Level order traversal for this tree should look like:

  • 100
  • 50, 200
  • 25, 75, 350

Hint

  • Breadth first traversal

Try it yourself

string level_order_traversal(BinaryTreeNode* root) {
  string result = "";
  //TODO: Write - Your - Code
  
  return result;
}

Solution

// Using two queues
void level_order_traversal_1(BinaryTreeNode* root) {
  if (root == nullptr) {
    return;
  }

  queue<BinaryTreeNode*> queues[2];
  
  queue<BinaryTreeNode*>* current_queue = &queues[0];
  queue<BinaryTreeNode*>* next_queue = &queues[1];

  current_queue->push(root);
  int level_number = 0;

  while (!current_queue->empty()) {
    BinaryTreeNode* temp = current_queue->front();
    current_queue->pop();
    cout << temp->data << ",";

    if (temp->left != nullptr) {
      next_queue->push(temp->left);
    }

    if (temp->right != nullptr) {
      next_queue->push(temp->right);
    }

    if (current_queue->empty()) {
      cout << endl;
      ++level_number;
      current_queue = &queues[level_number % 2];
      next_queue = &queues[(level_number + 1) % 2];
    }
  }
  cout << endl;
}

int main(int argc, char* argv[]) {

  BinaryTreeNode* root = create_random_BST(15);
  level_order_traversal_1(root);
  cout << endl;
  cout << "Inorder = ";
  display_inorder(root);
  
}

Solution Explanation

Runtime Complexity

The runtime complexity of this solution is linear, O(n).

Memory Complexity

The memory complexity of this solution is linear, O(n).


Solution Breakdown

Here, you are using two queues: current_queue and next_queue.
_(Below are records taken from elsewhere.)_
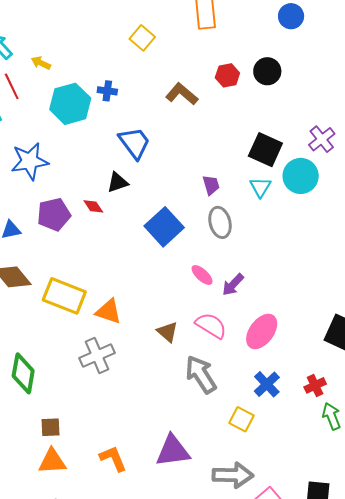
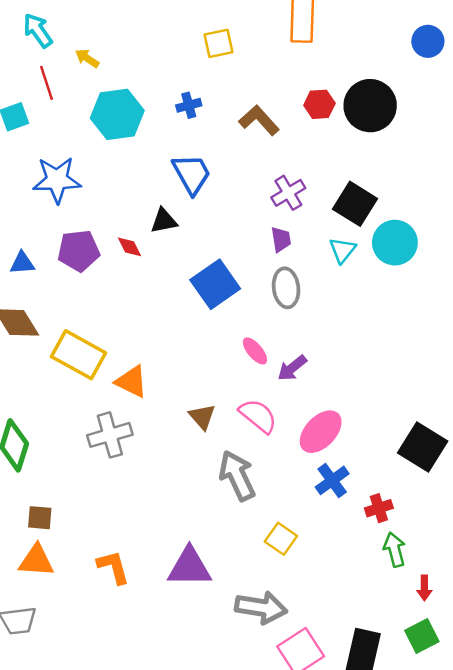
blue circle: (291, 16) -> (428, 41), moved
yellow square: (142, 38) -> (219, 43), turned 30
black circle: (267, 71) -> (370, 106), size x1.5
blue cross: (107, 91) -> (189, 105), moved, turned -30
purple cross: (322, 139) -> (288, 193), moved
blue cross: (267, 384) -> (332, 480), moved

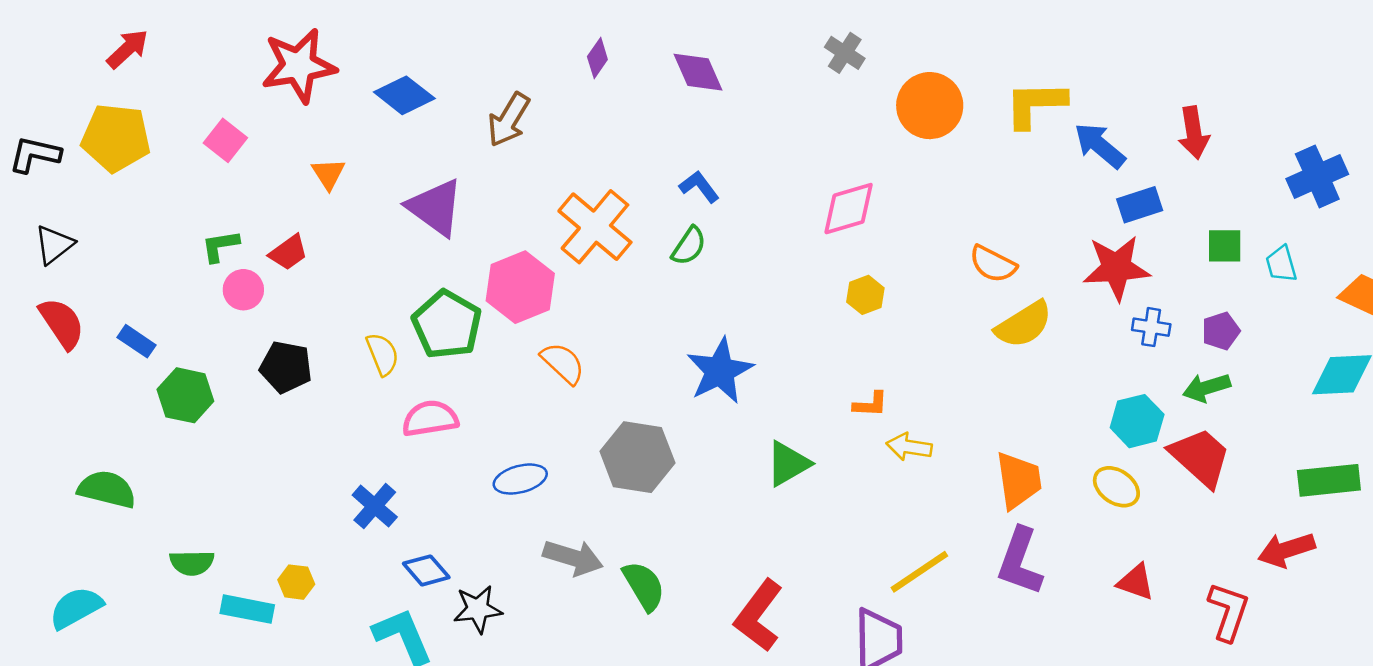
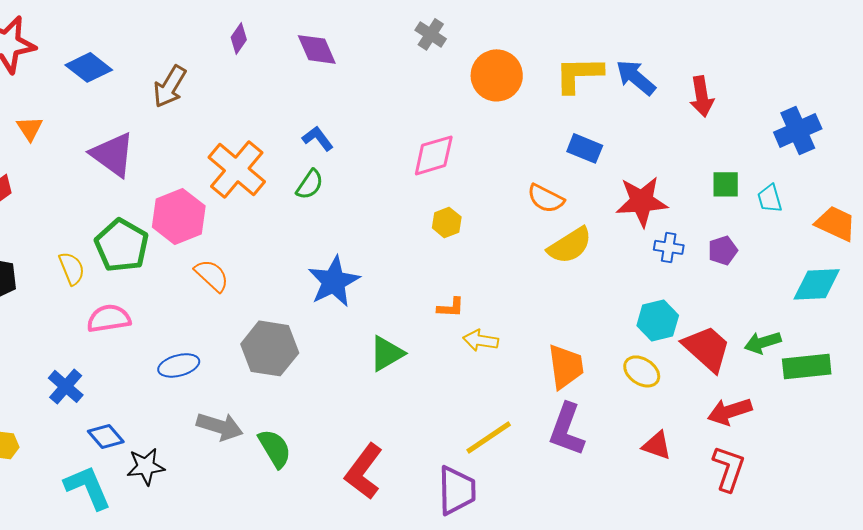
blue arrow: (1100, 146) -> (636, 77), moved
blue rectangle: (1140, 205) -> (585, 148), moved, turned 40
green arrow: (1207, 388) -> (763, 342), moved
red arrow: (1286, 550) -> (730, 411), moved

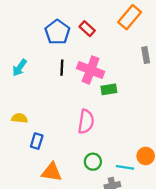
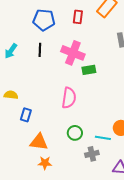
red rectangle: (87, 29) -> (78, 17), moved, turned 56
blue pentagon: (57, 32) -> (44, 20), turned -30
black line: (62, 68) -> (40, 50), moved

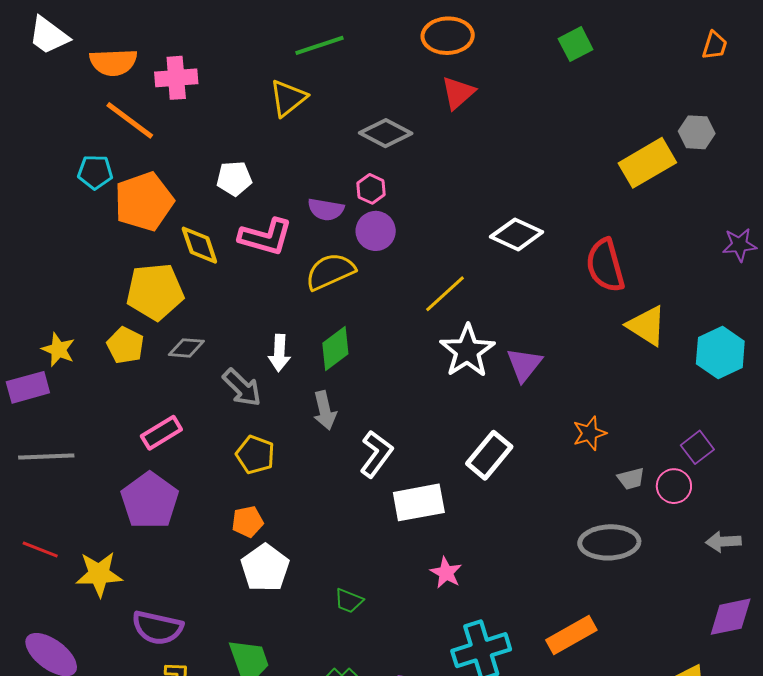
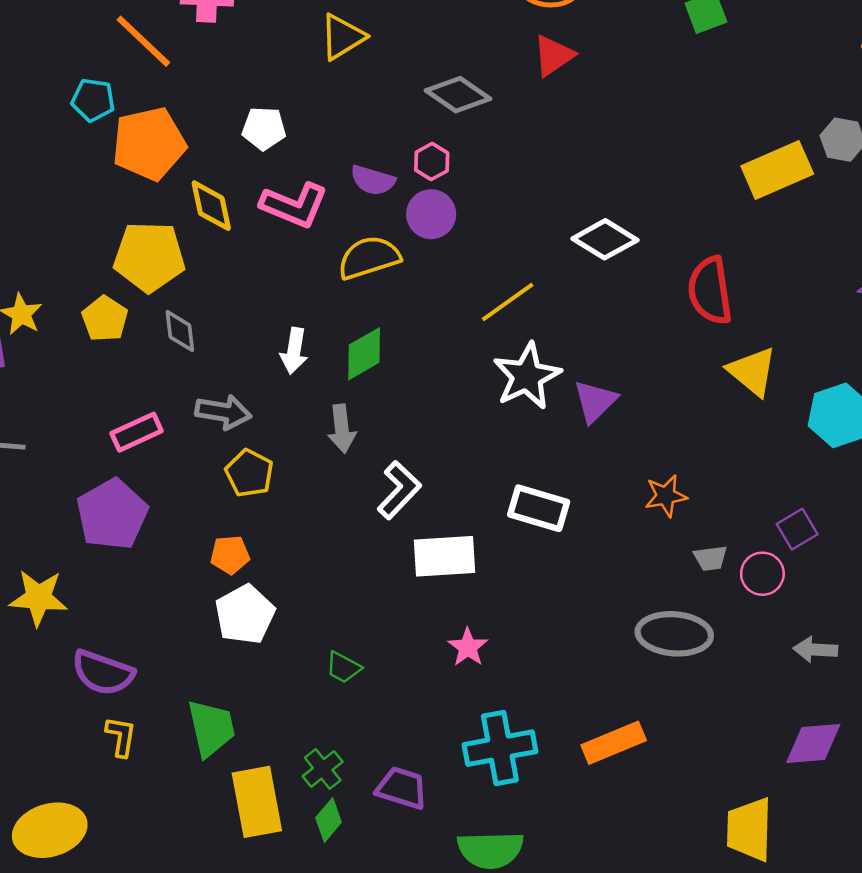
gray diamond: (186, 348) -> (180, 331), turned 72
gray arrow: (242, 388) -> (223, 412), moved, turned -42
white rectangle: (489, 455) -> (539, 508), turned 60

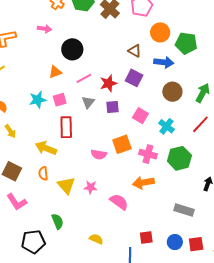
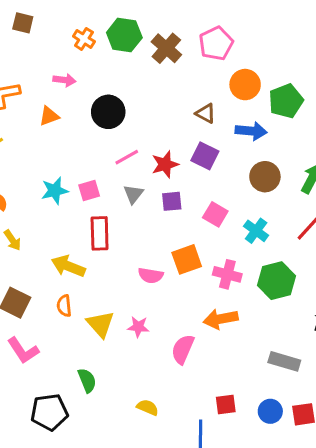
green pentagon: (186, 43) -> (286, 101), turned -30
orange triangle: (55, 72) -> (49, 116), moved
pink semicircle: (119, 202) -> (183, 349), turned -102

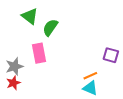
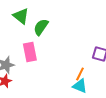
orange line: (90, 76) -> (80, 74), turned -40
You push the nodes in both queues alternately based on the current level number.

You’ll dequeue nodes from the current_queue, print the node’s data, and enqueue the node’s children to the next_queue. Once the current_queue becomes empty, you have processed all nodes for the current level_number. To indicate the new level, print a line break (’\n’), swap the two queues, and continue with the above-mentioned logic.

After printing the leaf nodes from the current_queue, swap current_queue and next_queue. Since the current_queue would be empty, you can terminate the loop.